Activity:
Each line of the listing below containing the word "select" should be returned.

►

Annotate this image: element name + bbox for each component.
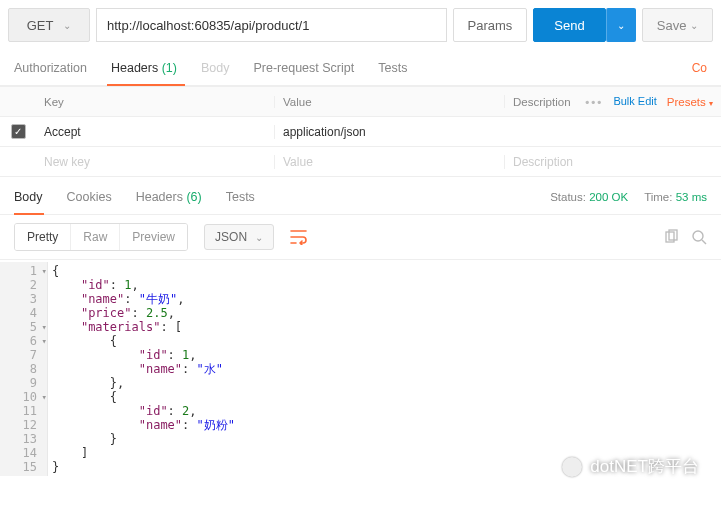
headers-count: (1): [162, 61, 177, 75]
view-raw[interactable]: Raw: [70, 224, 119, 250]
chevron-down-icon: ⌄: [63, 20, 71, 31]
tab-prerequest[interactable]: Pre-request Script: [253, 51, 354, 85]
tab-body[interactable]: Body: [201, 51, 230, 85]
status-label: Status:: [550, 191, 586, 203]
active-resp-underline: [14, 213, 44, 215]
response-body: 123456789101112131415 { "id": 1, "name":…: [0, 260, 721, 476]
resp-headers-label: Headers: [136, 190, 183, 204]
resp-tab-tests[interactable]: Tests: [226, 180, 255, 214]
resp-tab-body[interactable]: Body: [14, 180, 43, 214]
svg-point-2: [693, 231, 703, 241]
header-row[interactable]: ✓ Accept application/json: [0, 117, 721, 147]
url-input[interactable]: [96, 8, 447, 42]
svg-line-3: [702, 240, 706, 244]
send-button[interactable]: Send: [533, 8, 605, 42]
format-select[interactable]: JSON ⌄: [204, 224, 274, 250]
save-button[interactable]: Save ⌄: [642, 8, 713, 42]
params-button[interactable]: Params: [453, 8, 528, 42]
search-icon[interactable]: [691, 229, 707, 245]
new-key-input[interactable]: New key: [36, 155, 274, 169]
active-tab-underline: [107, 84, 185, 86]
wrap-icon[interactable]: [290, 229, 308, 245]
tab-headers-label: Headers: [111, 61, 158, 75]
watermark-text: dotNET跨平台: [590, 455, 699, 478]
send-dropdown[interactable]: ⌄: [606, 8, 636, 42]
time-value: 53 ms: [676, 191, 707, 203]
chevron-down-icon: ⌄: [617, 20, 625, 31]
wechat-icon: [562, 457, 582, 477]
header-value[interactable]: application/json: [274, 125, 504, 139]
method-select[interactable]: GET ⌄: [8, 8, 90, 42]
view-pretty[interactable]: Pretty: [15, 224, 70, 250]
resp-headers-count: (6): [186, 190, 201, 204]
copy-icon[interactable]: [663, 229, 679, 245]
method-label: GET: [27, 18, 54, 33]
resp-tab-headers[interactable]: Headers (6): [136, 180, 202, 214]
line-gutter: 123456789101112131415: [0, 262, 48, 476]
new-value-input[interactable]: Value: [274, 155, 504, 169]
chevron-down-icon: ⌄: [690, 20, 698, 31]
more-icon[interactable]: •••: [585, 96, 603, 108]
headers-table-head: Key Value Description ••• Bulk Edit Pres…: [0, 87, 721, 117]
time-label: Time:: [644, 191, 672, 203]
col-value: Value: [274, 96, 504, 108]
presets-link[interactable]: Presets ▾: [667, 96, 713, 108]
cookies-link[interactable]: Co: [692, 51, 707, 85]
header-row-new[interactable]: New key Value Description: [0, 147, 721, 177]
resp-tab-cookies[interactable]: Cookies: [67, 180, 112, 214]
json-source[interactable]: { "id": 1, "name": "牛奶", "price": 2.5, "…: [48, 262, 239, 476]
tab-headers[interactable]: Headers (1): [111, 51, 177, 85]
tab-authorization[interactable]: Authorization: [14, 51, 87, 85]
format-label: JSON: [215, 230, 247, 244]
bulk-edit-link[interactable]: Bulk Edit: [609, 95, 660, 107]
tab-tests[interactable]: Tests: [378, 51, 407, 85]
checkbox-checked[interactable]: ✓: [11, 124, 26, 139]
col-description: Description: [513, 96, 571, 108]
status-value: 200 OK: [589, 191, 628, 203]
view-preview[interactable]: Preview: [119, 224, 187, 250]
col-key: Key: [36, 96, 274, 108]
view-mode-segment: Pretty Raw Preview: [14, 223, 188, 251]
chevron-down-icon: ⌄: [255, 232, 263, 243]
watermark: dotNET跨平台: [562, 455, 699, 478]
save-label: Save: [657, 18, 687, 33]
header-key[interactable]: Accept: [36, 125, 274, 139]
new-desc-input[interactable]: Description: [504, 155, 721, 169]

◄

Response for this exercise:
format-select[interactable]: JSON ⌄: [204, 224, 274, 250]
method-select[interactable]: GET ⌄: [8, 8, 90, 42]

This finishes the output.